Basis. When a donor makes a gift, the person receiving the gift generally takes an income tax basis equal to the donor’s basis in the gift. The income tax basis is generally used to determine the amount of taxable gain if the child then sells the property. If instead the property were transferred to the child at your death, the child would receive a basis stepped up (or down) to the fair market value of the property.


Transfer by Gift Versus Transfer at Death

Difference in taxable gain when appreciated property is sold at fair market value (FMV) after the transfer.

 Calculation steps: Sales price (FMV). Transfer $100,000 by gift minus income tax basis of $20,000 (carryover of donor’s basis) =  a taxable gain of $80,000. Transfer $100,000 at death minus $100,000 stepped-up to FMV =  $0 taxable gain.


Gifts to Minors

Outright gifts should generally be avoided for any significant gifts to minors. For this purpose, you might consider a custodial gift or a trust for a minor.

Custodial gifts. Gifts can be made to a custodial account for the minor under your state’s version of the Uniform Gifts/Transfers to Minors Acts. The custodian (an adult or a trust company) holds the property for the benefit of the minor until an age (often 21) specified by state statute.
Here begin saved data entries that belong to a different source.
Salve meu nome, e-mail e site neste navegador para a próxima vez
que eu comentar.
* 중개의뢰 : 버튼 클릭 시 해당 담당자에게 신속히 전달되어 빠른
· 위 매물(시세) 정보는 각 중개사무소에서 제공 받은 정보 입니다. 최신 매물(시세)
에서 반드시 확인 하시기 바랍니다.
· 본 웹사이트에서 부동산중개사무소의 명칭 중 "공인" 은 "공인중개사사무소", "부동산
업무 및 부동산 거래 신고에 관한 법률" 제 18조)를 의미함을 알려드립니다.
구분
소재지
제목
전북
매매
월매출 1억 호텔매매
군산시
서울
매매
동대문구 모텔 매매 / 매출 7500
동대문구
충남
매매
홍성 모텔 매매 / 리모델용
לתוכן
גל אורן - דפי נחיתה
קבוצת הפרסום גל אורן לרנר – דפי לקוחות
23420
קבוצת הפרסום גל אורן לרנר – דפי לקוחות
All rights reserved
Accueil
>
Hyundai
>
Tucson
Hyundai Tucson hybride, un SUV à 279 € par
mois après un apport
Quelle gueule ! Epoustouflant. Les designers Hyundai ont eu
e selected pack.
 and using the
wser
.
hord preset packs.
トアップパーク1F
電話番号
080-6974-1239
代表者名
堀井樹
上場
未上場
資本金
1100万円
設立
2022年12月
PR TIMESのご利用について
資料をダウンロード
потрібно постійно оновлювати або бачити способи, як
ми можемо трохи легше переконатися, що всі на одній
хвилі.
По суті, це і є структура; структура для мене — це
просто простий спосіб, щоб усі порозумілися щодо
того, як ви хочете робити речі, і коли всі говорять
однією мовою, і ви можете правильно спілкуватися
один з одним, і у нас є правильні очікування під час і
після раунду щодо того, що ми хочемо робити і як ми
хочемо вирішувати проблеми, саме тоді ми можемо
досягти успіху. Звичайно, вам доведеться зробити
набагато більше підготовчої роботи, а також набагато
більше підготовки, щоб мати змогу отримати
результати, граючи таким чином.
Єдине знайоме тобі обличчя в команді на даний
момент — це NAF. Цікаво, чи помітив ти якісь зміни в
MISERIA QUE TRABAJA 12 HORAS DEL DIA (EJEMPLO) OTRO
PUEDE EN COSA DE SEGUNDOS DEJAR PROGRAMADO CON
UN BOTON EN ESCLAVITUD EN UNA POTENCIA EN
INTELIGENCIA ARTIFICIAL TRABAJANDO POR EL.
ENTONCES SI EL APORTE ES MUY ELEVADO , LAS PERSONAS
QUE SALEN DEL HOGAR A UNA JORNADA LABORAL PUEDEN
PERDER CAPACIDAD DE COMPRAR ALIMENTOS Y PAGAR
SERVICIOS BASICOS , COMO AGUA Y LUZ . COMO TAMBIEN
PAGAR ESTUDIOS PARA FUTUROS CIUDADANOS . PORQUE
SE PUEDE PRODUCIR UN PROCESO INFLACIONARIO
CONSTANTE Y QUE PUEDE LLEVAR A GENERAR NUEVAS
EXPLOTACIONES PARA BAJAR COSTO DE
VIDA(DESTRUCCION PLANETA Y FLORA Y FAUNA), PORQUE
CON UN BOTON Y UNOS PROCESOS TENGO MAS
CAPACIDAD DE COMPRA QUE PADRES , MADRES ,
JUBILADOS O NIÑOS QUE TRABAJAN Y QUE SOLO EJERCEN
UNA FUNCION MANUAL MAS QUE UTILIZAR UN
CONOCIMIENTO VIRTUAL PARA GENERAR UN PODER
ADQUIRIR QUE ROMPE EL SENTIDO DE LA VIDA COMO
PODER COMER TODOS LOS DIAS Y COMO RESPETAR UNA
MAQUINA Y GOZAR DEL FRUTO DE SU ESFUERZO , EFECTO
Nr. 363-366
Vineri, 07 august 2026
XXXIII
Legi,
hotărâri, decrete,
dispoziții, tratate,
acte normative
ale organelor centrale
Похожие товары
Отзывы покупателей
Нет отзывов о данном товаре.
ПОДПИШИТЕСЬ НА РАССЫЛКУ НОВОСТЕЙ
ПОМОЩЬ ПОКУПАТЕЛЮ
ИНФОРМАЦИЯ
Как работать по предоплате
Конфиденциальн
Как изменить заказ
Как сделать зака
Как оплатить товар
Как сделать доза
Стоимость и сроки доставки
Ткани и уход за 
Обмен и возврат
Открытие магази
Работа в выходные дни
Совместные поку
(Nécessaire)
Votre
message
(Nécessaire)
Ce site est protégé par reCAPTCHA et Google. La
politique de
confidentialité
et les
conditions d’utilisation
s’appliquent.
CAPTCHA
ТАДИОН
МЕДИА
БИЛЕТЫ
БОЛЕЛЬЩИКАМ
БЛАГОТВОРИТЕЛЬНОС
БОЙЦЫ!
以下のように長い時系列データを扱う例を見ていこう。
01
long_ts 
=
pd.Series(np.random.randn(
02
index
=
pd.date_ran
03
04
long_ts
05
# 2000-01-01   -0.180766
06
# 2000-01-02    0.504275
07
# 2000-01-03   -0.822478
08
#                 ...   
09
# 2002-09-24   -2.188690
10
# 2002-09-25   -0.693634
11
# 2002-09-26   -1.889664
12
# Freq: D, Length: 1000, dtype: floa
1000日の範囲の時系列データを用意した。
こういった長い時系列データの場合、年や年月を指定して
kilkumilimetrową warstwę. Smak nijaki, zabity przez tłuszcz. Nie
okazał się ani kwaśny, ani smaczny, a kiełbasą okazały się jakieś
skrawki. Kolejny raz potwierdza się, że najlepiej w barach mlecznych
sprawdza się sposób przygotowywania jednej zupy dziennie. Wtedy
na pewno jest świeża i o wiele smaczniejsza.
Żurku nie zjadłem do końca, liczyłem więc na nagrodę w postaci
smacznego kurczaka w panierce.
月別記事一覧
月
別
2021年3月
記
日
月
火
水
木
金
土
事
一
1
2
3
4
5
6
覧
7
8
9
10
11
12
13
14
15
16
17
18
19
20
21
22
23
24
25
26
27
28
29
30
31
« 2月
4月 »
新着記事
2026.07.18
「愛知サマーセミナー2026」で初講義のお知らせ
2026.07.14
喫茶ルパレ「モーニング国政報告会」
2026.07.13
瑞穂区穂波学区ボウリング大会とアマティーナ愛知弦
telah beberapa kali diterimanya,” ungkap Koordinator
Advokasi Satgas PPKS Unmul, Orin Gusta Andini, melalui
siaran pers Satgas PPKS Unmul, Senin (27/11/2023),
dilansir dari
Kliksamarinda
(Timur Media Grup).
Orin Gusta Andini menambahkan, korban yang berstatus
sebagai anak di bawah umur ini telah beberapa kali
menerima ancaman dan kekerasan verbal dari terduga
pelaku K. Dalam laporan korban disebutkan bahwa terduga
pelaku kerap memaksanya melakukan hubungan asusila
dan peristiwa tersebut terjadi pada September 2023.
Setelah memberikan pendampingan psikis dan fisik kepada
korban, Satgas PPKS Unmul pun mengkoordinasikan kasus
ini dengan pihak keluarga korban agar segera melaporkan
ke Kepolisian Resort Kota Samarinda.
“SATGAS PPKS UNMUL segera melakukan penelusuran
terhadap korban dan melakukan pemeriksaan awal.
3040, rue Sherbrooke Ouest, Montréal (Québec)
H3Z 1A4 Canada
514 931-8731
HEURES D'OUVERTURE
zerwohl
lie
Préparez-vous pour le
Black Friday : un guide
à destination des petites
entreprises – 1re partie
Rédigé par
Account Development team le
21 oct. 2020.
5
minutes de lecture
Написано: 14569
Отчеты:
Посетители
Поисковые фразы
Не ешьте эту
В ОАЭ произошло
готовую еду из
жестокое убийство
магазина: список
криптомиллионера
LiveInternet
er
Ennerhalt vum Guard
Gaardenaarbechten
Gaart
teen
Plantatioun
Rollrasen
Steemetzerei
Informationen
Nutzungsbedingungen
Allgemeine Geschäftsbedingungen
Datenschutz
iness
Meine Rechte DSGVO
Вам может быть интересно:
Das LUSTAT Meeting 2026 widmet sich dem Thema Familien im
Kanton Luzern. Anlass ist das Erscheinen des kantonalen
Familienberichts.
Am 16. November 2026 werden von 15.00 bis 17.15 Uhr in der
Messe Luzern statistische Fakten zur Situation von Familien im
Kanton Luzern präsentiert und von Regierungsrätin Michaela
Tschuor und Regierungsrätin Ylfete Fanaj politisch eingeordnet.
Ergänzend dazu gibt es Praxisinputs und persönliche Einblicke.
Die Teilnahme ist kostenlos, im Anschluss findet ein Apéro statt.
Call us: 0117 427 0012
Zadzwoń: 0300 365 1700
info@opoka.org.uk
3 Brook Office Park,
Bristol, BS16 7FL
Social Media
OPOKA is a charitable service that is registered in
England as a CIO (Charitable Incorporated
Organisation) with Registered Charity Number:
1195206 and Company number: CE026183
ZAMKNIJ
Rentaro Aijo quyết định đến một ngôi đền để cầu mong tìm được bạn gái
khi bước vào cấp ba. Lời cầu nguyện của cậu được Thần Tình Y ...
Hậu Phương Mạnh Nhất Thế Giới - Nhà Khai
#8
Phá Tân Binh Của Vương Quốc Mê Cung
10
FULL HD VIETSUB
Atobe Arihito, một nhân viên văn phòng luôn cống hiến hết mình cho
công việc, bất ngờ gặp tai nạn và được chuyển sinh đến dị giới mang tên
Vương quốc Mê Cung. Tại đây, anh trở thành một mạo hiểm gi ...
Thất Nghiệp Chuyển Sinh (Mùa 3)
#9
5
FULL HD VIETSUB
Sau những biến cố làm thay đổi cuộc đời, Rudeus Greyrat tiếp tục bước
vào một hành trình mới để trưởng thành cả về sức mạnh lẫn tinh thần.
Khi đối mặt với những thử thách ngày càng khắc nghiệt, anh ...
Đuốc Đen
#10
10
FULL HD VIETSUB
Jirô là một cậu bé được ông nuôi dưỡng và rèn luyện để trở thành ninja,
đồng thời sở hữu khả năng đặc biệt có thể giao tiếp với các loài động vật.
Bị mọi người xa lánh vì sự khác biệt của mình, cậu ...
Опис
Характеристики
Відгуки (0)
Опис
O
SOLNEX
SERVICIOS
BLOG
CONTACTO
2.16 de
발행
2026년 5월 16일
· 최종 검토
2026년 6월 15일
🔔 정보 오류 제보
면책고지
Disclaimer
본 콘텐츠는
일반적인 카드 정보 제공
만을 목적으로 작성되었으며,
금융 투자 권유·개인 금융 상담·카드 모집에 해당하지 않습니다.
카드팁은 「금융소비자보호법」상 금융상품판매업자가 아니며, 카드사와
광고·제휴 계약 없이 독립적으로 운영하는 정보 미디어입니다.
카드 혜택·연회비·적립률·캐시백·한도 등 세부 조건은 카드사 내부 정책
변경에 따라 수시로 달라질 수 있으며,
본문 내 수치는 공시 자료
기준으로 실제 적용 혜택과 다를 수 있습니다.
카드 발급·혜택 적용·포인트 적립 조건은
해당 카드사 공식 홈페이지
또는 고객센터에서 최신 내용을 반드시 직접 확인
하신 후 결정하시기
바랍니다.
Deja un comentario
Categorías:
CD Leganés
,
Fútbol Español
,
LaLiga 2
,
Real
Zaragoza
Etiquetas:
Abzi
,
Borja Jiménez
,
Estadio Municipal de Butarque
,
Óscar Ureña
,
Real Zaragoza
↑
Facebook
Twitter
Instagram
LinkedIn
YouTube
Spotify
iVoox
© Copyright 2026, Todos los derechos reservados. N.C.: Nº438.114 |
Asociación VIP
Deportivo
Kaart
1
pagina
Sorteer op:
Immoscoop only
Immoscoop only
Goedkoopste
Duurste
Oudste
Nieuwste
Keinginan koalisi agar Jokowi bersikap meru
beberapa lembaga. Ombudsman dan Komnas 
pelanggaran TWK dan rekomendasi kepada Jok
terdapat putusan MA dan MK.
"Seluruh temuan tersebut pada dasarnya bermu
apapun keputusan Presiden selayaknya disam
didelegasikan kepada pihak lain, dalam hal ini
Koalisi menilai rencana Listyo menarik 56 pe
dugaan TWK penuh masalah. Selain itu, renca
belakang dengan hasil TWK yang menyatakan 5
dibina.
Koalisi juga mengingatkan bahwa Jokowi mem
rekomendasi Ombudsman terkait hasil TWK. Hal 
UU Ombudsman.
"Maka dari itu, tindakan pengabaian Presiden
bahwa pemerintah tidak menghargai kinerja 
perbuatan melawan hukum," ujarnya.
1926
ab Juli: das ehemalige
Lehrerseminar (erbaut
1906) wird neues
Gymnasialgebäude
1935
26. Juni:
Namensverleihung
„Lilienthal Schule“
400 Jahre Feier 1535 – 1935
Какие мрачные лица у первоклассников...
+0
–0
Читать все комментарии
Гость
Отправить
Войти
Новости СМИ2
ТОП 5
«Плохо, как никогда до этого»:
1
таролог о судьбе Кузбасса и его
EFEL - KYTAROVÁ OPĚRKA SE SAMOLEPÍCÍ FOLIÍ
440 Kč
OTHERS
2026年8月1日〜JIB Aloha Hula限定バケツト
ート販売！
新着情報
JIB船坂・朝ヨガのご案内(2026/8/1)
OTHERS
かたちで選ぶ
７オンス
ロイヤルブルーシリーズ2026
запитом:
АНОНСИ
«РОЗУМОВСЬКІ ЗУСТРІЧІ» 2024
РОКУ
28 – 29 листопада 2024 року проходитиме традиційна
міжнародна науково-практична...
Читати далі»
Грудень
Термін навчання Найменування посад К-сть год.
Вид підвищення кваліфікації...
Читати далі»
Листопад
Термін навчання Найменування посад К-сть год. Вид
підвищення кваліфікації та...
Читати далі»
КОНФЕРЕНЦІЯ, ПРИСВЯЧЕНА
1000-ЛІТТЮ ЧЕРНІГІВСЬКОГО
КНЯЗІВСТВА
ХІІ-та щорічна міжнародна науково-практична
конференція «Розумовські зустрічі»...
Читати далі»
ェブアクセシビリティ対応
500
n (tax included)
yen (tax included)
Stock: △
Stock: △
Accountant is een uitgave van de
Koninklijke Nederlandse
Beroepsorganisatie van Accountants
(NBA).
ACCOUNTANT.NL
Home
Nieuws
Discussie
Trust for minor. A Section 2503(c) trust is specifically designed to obtain the annual gift tax exclusion for gifts to a minor. Principal and income can (but need not) be distributed to the minor before age 21. The minor does generally gain access to undistributed income and principal at age 21. (The use of trusts involves a complex web of tax rules and regulations, and usually involves upfront costs and ongoing administrative fees. You should consider the counsel of an experienced estate professional before implementing a trust strategy.)